By Meaghan Wilson-Anastasios, on 13-Mar-2013

The consignment of four works of art by the hand of one of Australia’s greatest painters doesn’t attract media attention as a matter of course. An exception to the rule is when that artist is Ian Fairweather.

Four of Fairweather’s paintings, all from the collection of renowned Melbourne modernist and close friend, Lina Bryans, will be offered at Deutscher and Hackett’s April auction in Melbourne.

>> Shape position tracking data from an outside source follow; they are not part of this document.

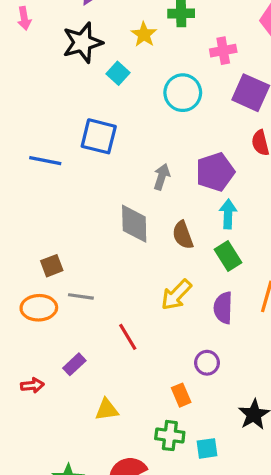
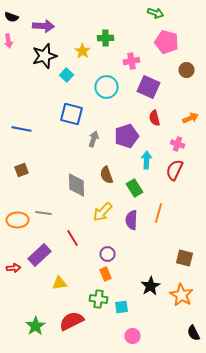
blue square: (99, 136) -> (72, 114), moved
cyan arrow: (228, 214) -> (146, 160), moved
gray diamond: (134, 224) -> (76, 185), moved
brown square: (52, 266) -> (22, 170), moved
purple circle: (207, 363) -> (108, 254), moved
purple rectangle: (74, 364) -> (40, 255), size x1.6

Fairweather’s works are highly sought-after in the Australian secondary art market - demand that is fuelled by scarcity. According to the Australian Art Sales Digest, just 278 works by Fairweather have reached the market since 1967 – an average of just seven a year. Once they appear on the auction podium, the great majority of them find buyers; the percentage of works sold is 82%. Two paintings have achieved the record price of $960,000 (including buyer’s premium); Beach at Manicahan, 1938, sold at Sotheby’s in 2008; and Gethsemane, 1958, sold at Deutscher and Hackett in 2010. The four works on offer are priced for a less buoyant market, ranging from $80,000 to $700,000.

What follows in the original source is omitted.